Voyage au bout de l’exil : Leïla Sebbar (Sous le viaduc une histoire d’amour)

Avec son dernier livre, Sous le viaduc une histoire d’amour, Leïla Sebbar renoue avec un genre, le journal personnel, qu’elle a souvent pratiqué. On se souvient d’un ouvrage précédent, Métro (2007), qui couvrait les années 1997-2006, dans lequel chaque fragment portait le nom d’une station de métro et nous présentait « une Babel souterraine ».

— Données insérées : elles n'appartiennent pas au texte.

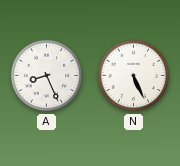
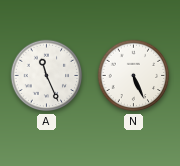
A: 8:26 -> 11:26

Journal à la fois intime et collectif, car ce nouveau texte part ici, une fois encore, de ses propres déambulations, activités et observations personnelles dans un espace urbain précis, dans ce cas le XIIIe arrondissement de Paris, entre 2010 et 2013, et collectif dans la mesure où le regard porté sur les autres domine l’écriture de soi. Sebbar s’intègre ainsi dans la grande tradition des flâneurs de Paris qui, depuis Baudelaire, dans le courant instauré par le philosophe allemand Walter Benjamin, (traducteur de Baudelaire) a développé cette notion de piéton, jusqu’à Annie Ernaux, en passant par le poète Léon-Paul Fargue, autoproclamé le « piéton de Paris ». Tous arpentent inlassablement les rues, les quartiers, les lieux les plus insolites de la capitale et nous livrent ce qu’Annie Ernaux appelle un Journal de dehors, axé d’abord sur la vie extérieure. Des remarques brèves sur la vie quotidienne des gens simples, dans la rue, dans le RER, dans les centres commerciaux constituent l’essentiel de ces textes.

Le titre de l’ouvrage de Sebbar l’ancre dans un espace, sinon unique, du moins bien délimité, ce viaduc du métro aérien, boulevard Blanqui, à Paris. La dédicace initiale à « Agnès Varda, ces glaneuses et ces glaneurs de la rue » reflète dès le départ le choix de l’auteure. Le propos est, à l’instar de la réalisatrice dans son célèbre documentaire sur ces paysans qui ratissent les champs fraîchement récoltés pour y trouver des restes, de présenter des instantanés de rue, au sens photographique du terme, tirés d’une observation quotidienne des gens qu’elle voit dans ces lieux bien différents du Paris romantique ou pittoresque représenté dans la tradition littéraire des piétons du XIXe siècle.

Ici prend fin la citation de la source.